Tuesday, June 25, 2013

Media Hysteria

If the media circus regarding Snowdon was not so pernicious it would be utterly hilarious on more than one level; first being that the real story is about what the government is doing, not about Snowdon’s flight from government prosecution for blowing the whistle on government malfeasance. It’s positively awe inspiring to watch the degree to which the media has “missed the point,” except that they have not done so by error, they have done so deliberately, as water carriers for the government.

Then there is the reasoning given for Snowdon’s “flight from justice,” which in reality can be summed up in two words which no one is mentioning; “Bradley Manning.” I suspect that if Snowdon thought that he would receive justice in this country he might well have stayed and faced it, but given the years of torture to which Bradley Manning has been subjected by the Obama administration and the kangaroo court that is trying him now, Snowdon reasonably chooses to take his chances in international flight.

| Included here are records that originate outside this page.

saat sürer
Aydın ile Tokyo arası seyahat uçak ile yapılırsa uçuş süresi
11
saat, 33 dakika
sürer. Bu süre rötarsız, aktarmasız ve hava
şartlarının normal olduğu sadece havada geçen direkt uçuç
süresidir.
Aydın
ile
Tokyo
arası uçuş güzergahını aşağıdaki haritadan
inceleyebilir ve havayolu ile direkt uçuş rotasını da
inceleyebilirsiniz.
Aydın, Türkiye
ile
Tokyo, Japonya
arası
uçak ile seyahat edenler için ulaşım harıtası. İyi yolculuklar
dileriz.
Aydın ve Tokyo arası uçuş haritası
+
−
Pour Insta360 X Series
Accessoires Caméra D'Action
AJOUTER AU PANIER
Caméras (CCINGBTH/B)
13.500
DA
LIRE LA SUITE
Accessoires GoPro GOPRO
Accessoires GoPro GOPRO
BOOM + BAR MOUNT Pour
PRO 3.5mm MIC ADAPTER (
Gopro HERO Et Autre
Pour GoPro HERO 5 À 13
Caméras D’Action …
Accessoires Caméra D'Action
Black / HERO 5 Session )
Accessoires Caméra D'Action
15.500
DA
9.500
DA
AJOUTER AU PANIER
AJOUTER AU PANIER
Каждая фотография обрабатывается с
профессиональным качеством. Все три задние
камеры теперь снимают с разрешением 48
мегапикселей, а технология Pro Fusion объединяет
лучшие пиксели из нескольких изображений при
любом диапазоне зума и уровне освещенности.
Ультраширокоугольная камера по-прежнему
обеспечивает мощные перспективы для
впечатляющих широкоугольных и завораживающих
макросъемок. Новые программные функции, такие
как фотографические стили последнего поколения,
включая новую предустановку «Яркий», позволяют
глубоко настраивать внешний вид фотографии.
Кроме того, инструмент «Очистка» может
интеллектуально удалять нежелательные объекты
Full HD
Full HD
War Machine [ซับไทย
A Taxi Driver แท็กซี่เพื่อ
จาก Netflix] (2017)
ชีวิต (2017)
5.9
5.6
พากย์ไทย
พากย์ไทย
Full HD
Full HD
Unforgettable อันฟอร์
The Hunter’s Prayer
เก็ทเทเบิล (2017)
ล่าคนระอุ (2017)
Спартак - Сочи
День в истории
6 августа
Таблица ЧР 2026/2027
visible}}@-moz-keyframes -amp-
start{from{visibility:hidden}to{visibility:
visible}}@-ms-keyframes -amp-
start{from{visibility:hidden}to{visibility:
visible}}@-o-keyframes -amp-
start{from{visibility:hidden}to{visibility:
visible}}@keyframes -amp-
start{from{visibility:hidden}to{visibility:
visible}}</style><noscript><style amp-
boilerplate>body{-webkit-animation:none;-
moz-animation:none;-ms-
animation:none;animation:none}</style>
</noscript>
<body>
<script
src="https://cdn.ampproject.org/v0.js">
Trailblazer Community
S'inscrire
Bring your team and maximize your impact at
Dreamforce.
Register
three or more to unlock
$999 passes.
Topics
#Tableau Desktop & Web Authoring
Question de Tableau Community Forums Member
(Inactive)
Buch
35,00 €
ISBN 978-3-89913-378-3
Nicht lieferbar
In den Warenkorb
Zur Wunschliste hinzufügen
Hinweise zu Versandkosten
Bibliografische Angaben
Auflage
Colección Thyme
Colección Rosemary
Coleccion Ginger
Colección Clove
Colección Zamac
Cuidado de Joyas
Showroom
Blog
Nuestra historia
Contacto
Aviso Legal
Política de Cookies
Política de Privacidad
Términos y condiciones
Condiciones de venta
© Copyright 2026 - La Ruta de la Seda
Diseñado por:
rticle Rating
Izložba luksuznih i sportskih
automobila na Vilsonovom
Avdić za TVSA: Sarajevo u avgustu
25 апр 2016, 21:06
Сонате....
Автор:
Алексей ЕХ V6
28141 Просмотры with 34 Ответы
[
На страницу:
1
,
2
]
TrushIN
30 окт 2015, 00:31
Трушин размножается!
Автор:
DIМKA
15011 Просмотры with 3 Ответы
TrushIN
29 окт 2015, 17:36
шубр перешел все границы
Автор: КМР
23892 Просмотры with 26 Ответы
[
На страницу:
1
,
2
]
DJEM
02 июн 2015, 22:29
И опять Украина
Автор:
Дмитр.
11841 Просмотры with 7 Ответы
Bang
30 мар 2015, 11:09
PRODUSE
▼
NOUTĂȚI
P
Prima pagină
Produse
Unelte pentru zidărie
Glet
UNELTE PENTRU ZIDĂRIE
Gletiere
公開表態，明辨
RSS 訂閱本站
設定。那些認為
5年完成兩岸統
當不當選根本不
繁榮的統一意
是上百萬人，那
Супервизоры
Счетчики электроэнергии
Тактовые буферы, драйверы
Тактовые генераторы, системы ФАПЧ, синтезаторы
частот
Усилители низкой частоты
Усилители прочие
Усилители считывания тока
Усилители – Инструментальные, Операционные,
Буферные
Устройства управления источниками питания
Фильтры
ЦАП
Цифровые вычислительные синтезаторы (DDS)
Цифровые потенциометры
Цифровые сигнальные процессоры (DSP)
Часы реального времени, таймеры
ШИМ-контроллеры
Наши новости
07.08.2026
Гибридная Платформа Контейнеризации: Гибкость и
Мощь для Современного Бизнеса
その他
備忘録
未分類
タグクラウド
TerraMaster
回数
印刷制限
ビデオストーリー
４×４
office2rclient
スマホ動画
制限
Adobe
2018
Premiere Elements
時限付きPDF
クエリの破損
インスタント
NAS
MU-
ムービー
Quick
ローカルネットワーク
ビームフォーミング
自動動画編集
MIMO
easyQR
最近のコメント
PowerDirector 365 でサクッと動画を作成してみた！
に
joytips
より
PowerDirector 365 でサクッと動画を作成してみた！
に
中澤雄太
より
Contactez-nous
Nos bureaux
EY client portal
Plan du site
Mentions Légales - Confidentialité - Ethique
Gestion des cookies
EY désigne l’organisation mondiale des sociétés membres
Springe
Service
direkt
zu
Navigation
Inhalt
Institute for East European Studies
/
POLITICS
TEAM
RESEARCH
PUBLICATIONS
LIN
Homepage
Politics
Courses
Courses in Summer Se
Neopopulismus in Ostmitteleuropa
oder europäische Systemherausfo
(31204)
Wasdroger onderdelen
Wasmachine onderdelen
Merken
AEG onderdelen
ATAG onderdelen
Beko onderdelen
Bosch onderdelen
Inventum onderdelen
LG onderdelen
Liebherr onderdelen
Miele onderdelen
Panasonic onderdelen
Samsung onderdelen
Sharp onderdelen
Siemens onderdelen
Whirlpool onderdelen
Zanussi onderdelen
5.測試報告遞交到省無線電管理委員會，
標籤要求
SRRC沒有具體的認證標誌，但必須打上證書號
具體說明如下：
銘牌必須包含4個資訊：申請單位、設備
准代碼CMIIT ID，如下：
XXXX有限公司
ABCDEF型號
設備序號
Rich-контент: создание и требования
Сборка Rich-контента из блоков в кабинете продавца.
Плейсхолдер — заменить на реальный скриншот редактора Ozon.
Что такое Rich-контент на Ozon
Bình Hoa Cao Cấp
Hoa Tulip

Finally is the utter hysteria with which the media has reached over the “criminal of the century” and the need to capture him at all costs. To hear the media tell it this guy ranks up there with Ames, the Rosenbergs and Hanssen, and maybe worse, for telling the world what most of it already knew, namely that the American government has been watching who is making phone calls and what is being transmitted on the internet. There may be someone in the outer reaches of Mongolia who didn’t know that.

Not to mention the absurdity of the claim that letting terrorists know we are monitoring their phone calls "endangers national security.” Terrorist cells can no more destroy this nation than can a herd of house cats, and the term “national security” has been so overused as to have become as meaningless as the concurrent word “terrorist.”

As horrible the event was, “national security” does not mean preventing two guys from deploying pressure cooker bombs at a sporting event to kill three people. We need to prevent it, but it is not a matter of “national security.”

Edward Snowdon threatened the unfettered power of the federal government over the people of this nation, and that government wants to make an example out of him to prevent others from following his example.

1 comment:

  1. The media's willful lack of objectivity is very striking in this case. There really are no attempts being made to question the legality of all this spying. I especially like how CIA Director Brennan has announced the "Honor the Oath" campaign, which is intended to "reinforce our corporate culture of secrecy". Believe me Mr. Brennan (and other kooks of your ilk), secrets would remain secrets if the legality and morality of the methods used to "keep us safe" were not in question by those implementing the methods.